Esco dall’ufficio al termine di una giornata particolarmente faticosa e sono abbastanza stanca, ma oggi è il mio turno per andare in reparto. Fatina Puzzetta fra un’ora e un quarto mi aspetta sulla scalinata d’ingresso del reparto Mita 1 dell’Ospedale Pediatrico Bambino Gesù.

Mi affretto dunque verso la mia auto “storica”, la fedelissima Clio, compagna di viaggi e di mille avventure. Salto su, infilo la prima, poi la seconda e via fino alla quarta, poi arriva la quinta e poi…giù, si torna alla terza e ci sia alterna tra la terza e la quarta…aaaah lo so sembra un rompicapo, ma non lo è. È solo la storia di una guidatrice romana, che attraversa la città, districandosi tra una coda e l’altra…e tra una buca e l’altra, ma che durante il tragitto si bea della vista di tante opere architettoniche meravigliose e si gode qualche buon pezzo musicale su radio Virgin; ritmato quanto basta per riacquistare un po’ di carica. Insomma, tra una coda e una canzone, tra una buca e una visione sono finalmente arrivata a destinazione. Mi “inerpico” con il mio macinino sul Colle del Gianicolo, fortunatamente trovo subito parcheggio. Ho ancora venti minuti, che userò per: andare alla colonnina esattrice delle tasse per fare il biglietto di sosta, tornare alla macchina, prendere la mia valigetta clown, fare un breve tratto, che include scendere delle ripide scalinate, scorciatoia che, senza aver inforcato gli occhiali non mi azzardo a percorrere (perché sì ho solo trent’anni, ma la vista non è più quella di un rapace).

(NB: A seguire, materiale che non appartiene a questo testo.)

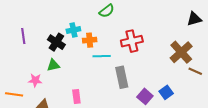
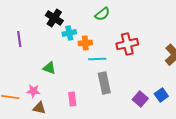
black cross: (56, 42) -> (54, 18), moved
green triangle: (53, 65) -> (49, 68), turned 32
gray rectangle: (122, 77) -> (104, 83), moved
pink star: (35, 80) -> (33, 91), moved

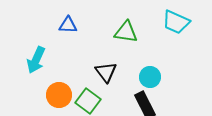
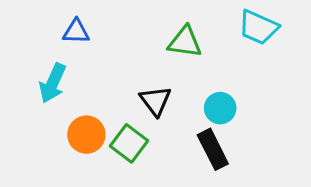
blue triangle: (68, 25) -> (76, 32), moved

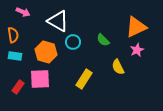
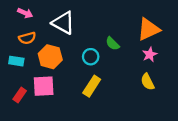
orange semicircle: (13, 35) -> (27, 38), moved, turned 84
cyan circle: (73, 42) -> (91, 57), moved
yellow semicircle: (118, 67) -> (147, 82), moved

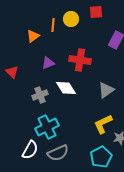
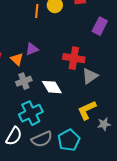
orange triangle: (33, 36) -> (17, 59), moved, turned -40
red cross: (80, 60) -> (74, 58), moved
white diamond: (66, 88) -> (52, 87), moved
cyan pentagon: (101, 157) -> (69, 140), moved

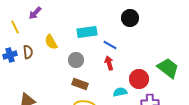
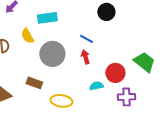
cyan rectangle: (87, 32) -> (47, 18), moved
gray circle: (76, 60) -> (52, 54), size x1.6
brown rectangle: (80, 84) -> (34, 83), moved

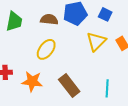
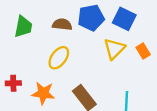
blue square: (105, 14) -> (124, 19), size x1.5

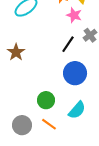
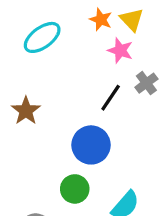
blue circle: (75, 73) -> (91, 145), moved

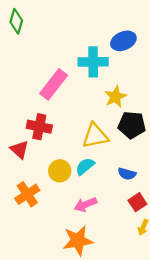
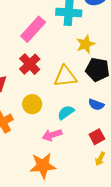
red cross: (39, 127) -> (30, 64), moved, turned 30
cyan semicircle: (85, 166) -> (66, 112), moved
blue semicircle: (127, 174) -> (96, 105), moved

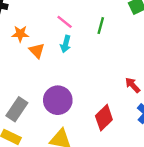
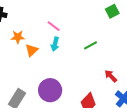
green line: (101, 26) -> (91, 45), moved, turned 48
orange triangle: (37, 51) -> (32, 50), turned 32

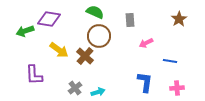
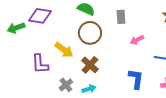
yellow arrow: (59, 50) -> (64, 50), moved
brown cross: (85, 56) -> (90, 65), moved
purple L-shape: (34, 75) -> (40, 64), moved

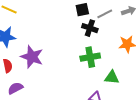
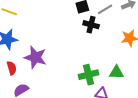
green cross: (90, 57) -> (88, 75), moved

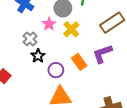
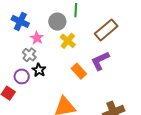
pink star: (49, 24) -> (37, 38), moved
purple circle: (56, 70) -> (22, 76), moved

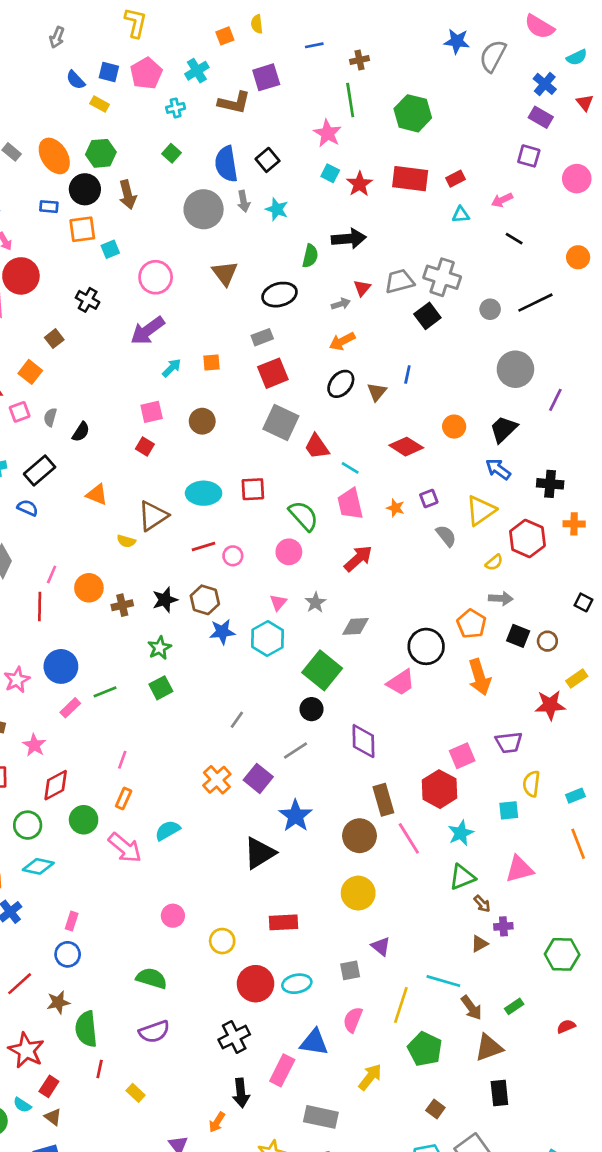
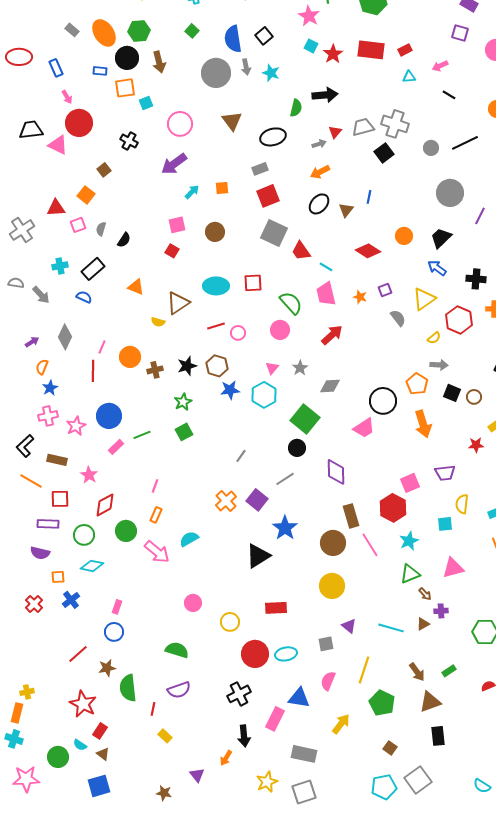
red star: (550, 705) -> (476, 445), size x0.7
cyan line: (443, 981) -> (391, 628), moved
red line: (100, 1069) -> (153, 709), moved

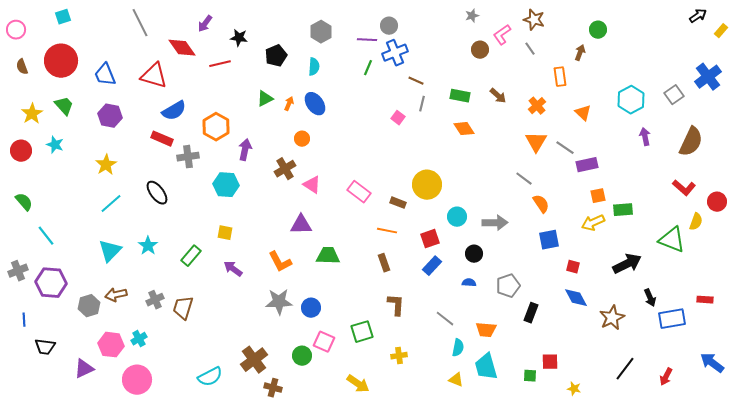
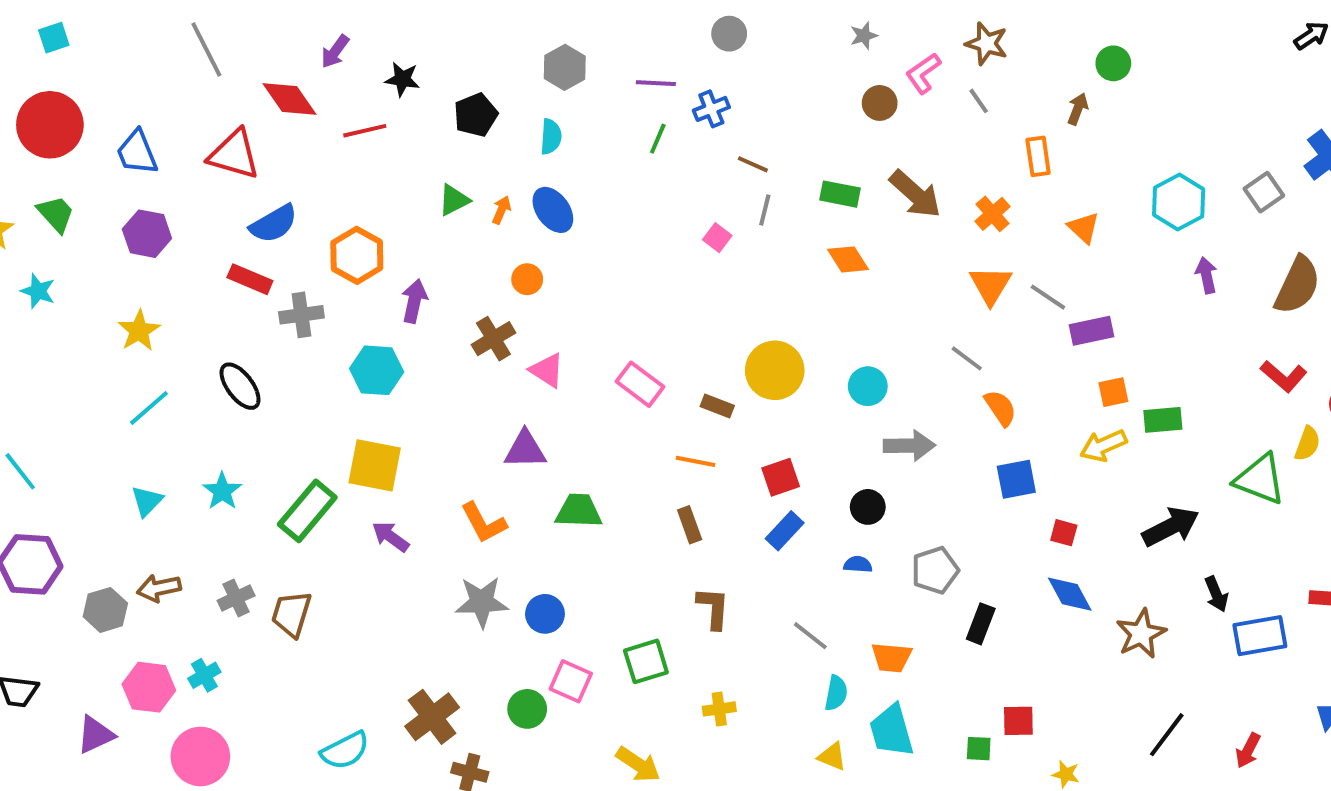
gray circle: (389, 26) -> (729, 34), moved
blue cross: (395, 53) -> (711, 109), size x0.7
brown arrow: (498, 96) -> (915, 194), size x1.6
cyan circle: (457, 217) -> (868, 386), moved
yellow square: (225, 233) -> (375, 465), size x1.8
cyan triangle: (110, 251) -> (147, 501), size x0.7
green rectangle: (191, 256) -> (307, 511), size x1.4

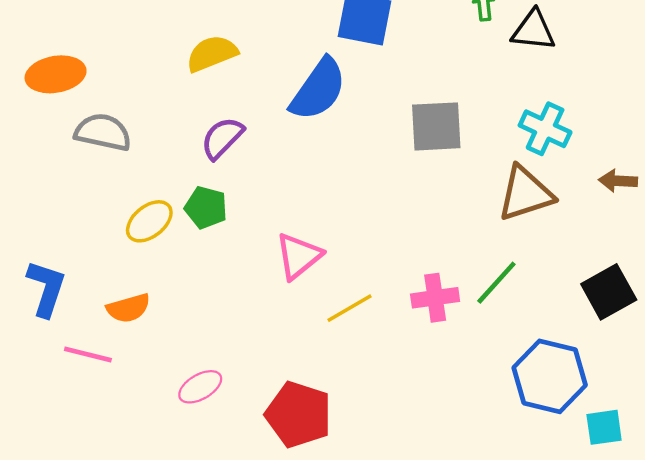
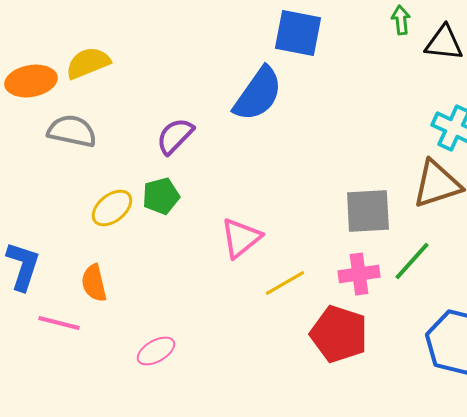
yellow semicircle: (212, 54) -> (88, 63), moved
gray square: (436, 126) -> (368, 211), moved
green pentagon: (206, 207) -> (161, 196), turned -30
orange semicircle: (128, 308) -> (94, 283), turned 93
red pentagon: (299, 415) -> (339, 334), moved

Tutte queste attività sono scandite da un ritmo abbastanza rapido, come rapida è stata tutta la giornata, ma improvvisamente un senso di calma mi pervade non appena giungo alla tanto agognata scalinata del padiglione. Alle 19.00 in punto la salgo insieme a Puzzetta. Suoniamo il campanello del reparto Mita 1 e attendiamo che le infermiere ci aprano. Dopo aver detto di essere le Fatine di “La Banda Faclò”, entriamo, salutiamo le infermiere e chiediamo un foglio di riepilogo per sapere quali pazienti ci sono oggi nelle stanze e se ci sono alcune in cui dobbiamo aver maggior cura o che non dobbiamo proprio visitare. Le infermiere ci porgono il foglio, dandoci qualche specifica, noi ringraziamo e ci andiamo a cambiare. Il Mita 1, così come il Mita 2 sono i reparti più delicati nei quali noi volontari della Banda ci rechiamo. Sono tante le attenzioni che occorre avere nel prepararsi e vestirsi per entrare. Attento deve essere il comportamento assunto durante l’intervento nella stanza, che è singola ed è come un piccolo “nido”, pronta ad accogliere pazienti in preparazione al trapianto del midollo osseo o che sono in fase di recupero, dopo esserne già stati sottoposti.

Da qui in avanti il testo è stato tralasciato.